=== Records for this exercise ===
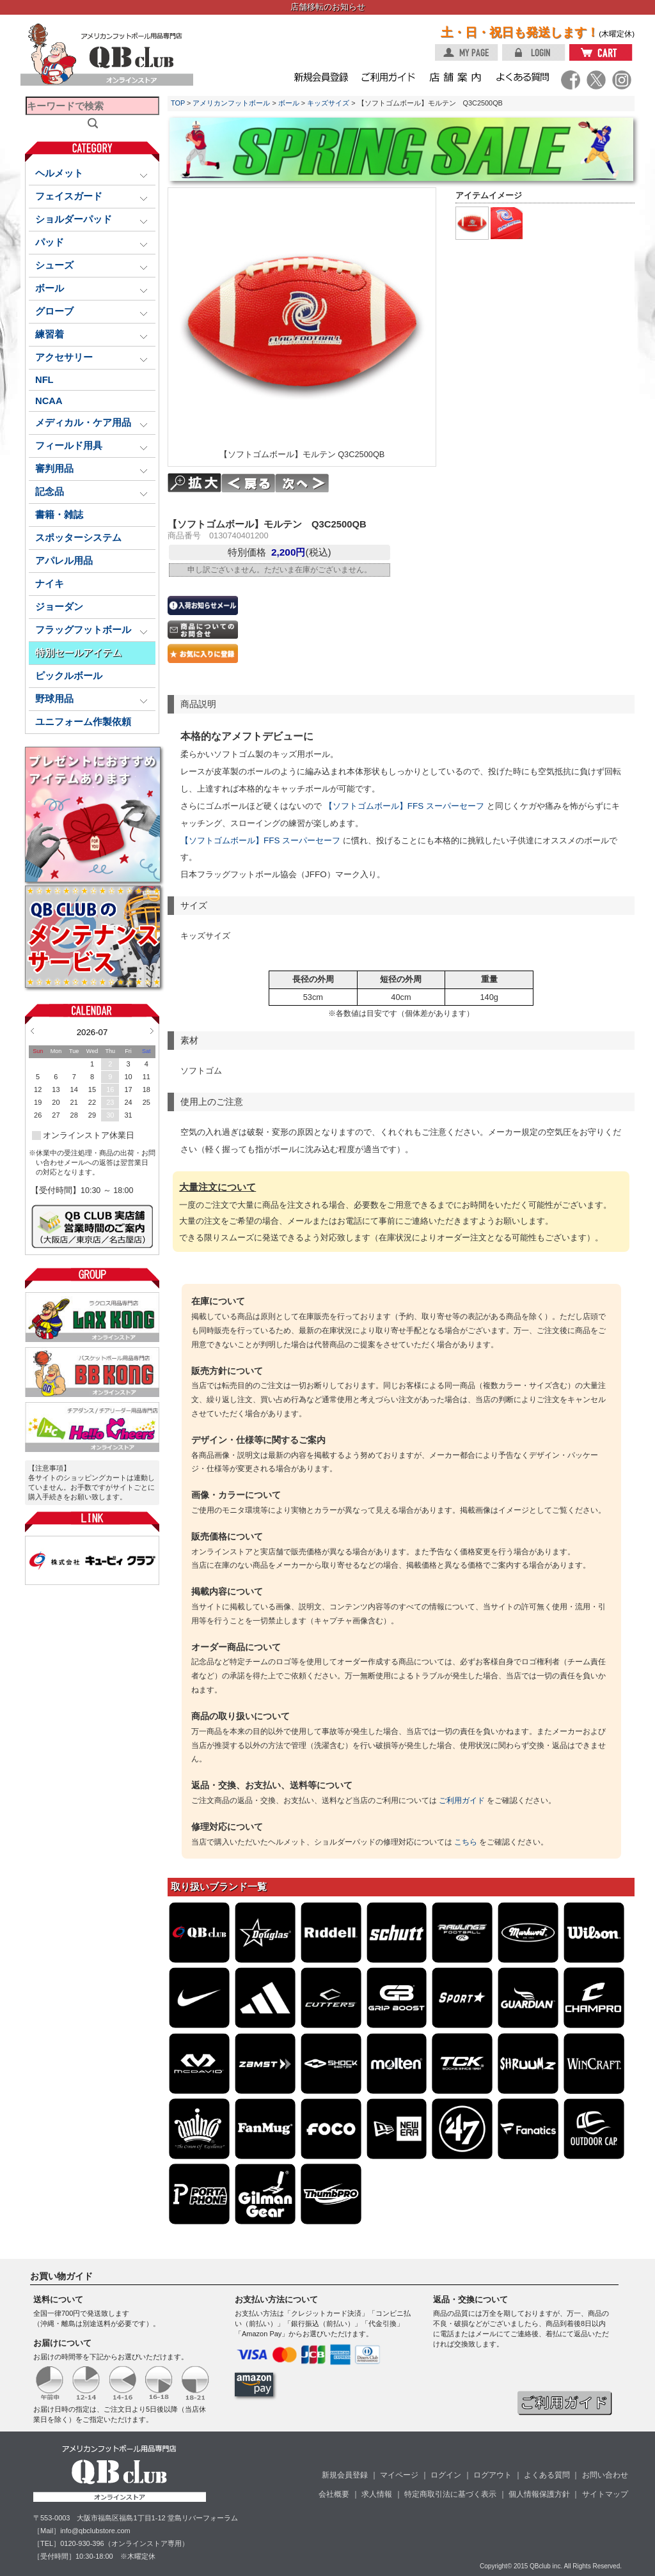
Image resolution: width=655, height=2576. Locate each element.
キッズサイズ (328, 103)
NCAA (49, 401)
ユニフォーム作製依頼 (83, 722)
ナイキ (49, 584)
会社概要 (334, 2494)
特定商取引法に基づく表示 (450, 2494)
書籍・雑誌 (59, 515)
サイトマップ (605, 2494)
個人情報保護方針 (539, 2494)
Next (152, 1030)
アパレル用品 (64, 561)
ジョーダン (59, 607)
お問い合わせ (605, 2475)
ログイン (445, 2475)
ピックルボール (68, 676)
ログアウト (492, 2475)
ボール (288, 103)
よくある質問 (547, 2475)
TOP (178, 103)
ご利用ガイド (462, 1800)
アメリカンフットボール (231, 103)
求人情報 (376, 2494)
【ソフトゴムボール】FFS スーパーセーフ (404, 806)
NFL (44, 380)
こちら (465, 1842)
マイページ (399, 2475)
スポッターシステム (78, 538)
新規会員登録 (345, 2475)
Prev (32, 1030)
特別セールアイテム (78, 653)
===
** Exercise prompt **
All that is wanted is the line with "アメリカンフットボール (231, 103)" and every later line in the entries, reproduced exactly.

** Answer area **
アメリカンフットボール (231, 103)
求人情報 (376, 2494)
【ソフトゴムボール】FFS スーパーセーフ (404, 806)
NFL (44, 380)
こちら (465, 1842)
マイページ (399, 2475)
スポッターシステム (78, 538)
新規会員登録 (345, 2475)
Prev (32, 1030)
特別セールアイテム (78, 653)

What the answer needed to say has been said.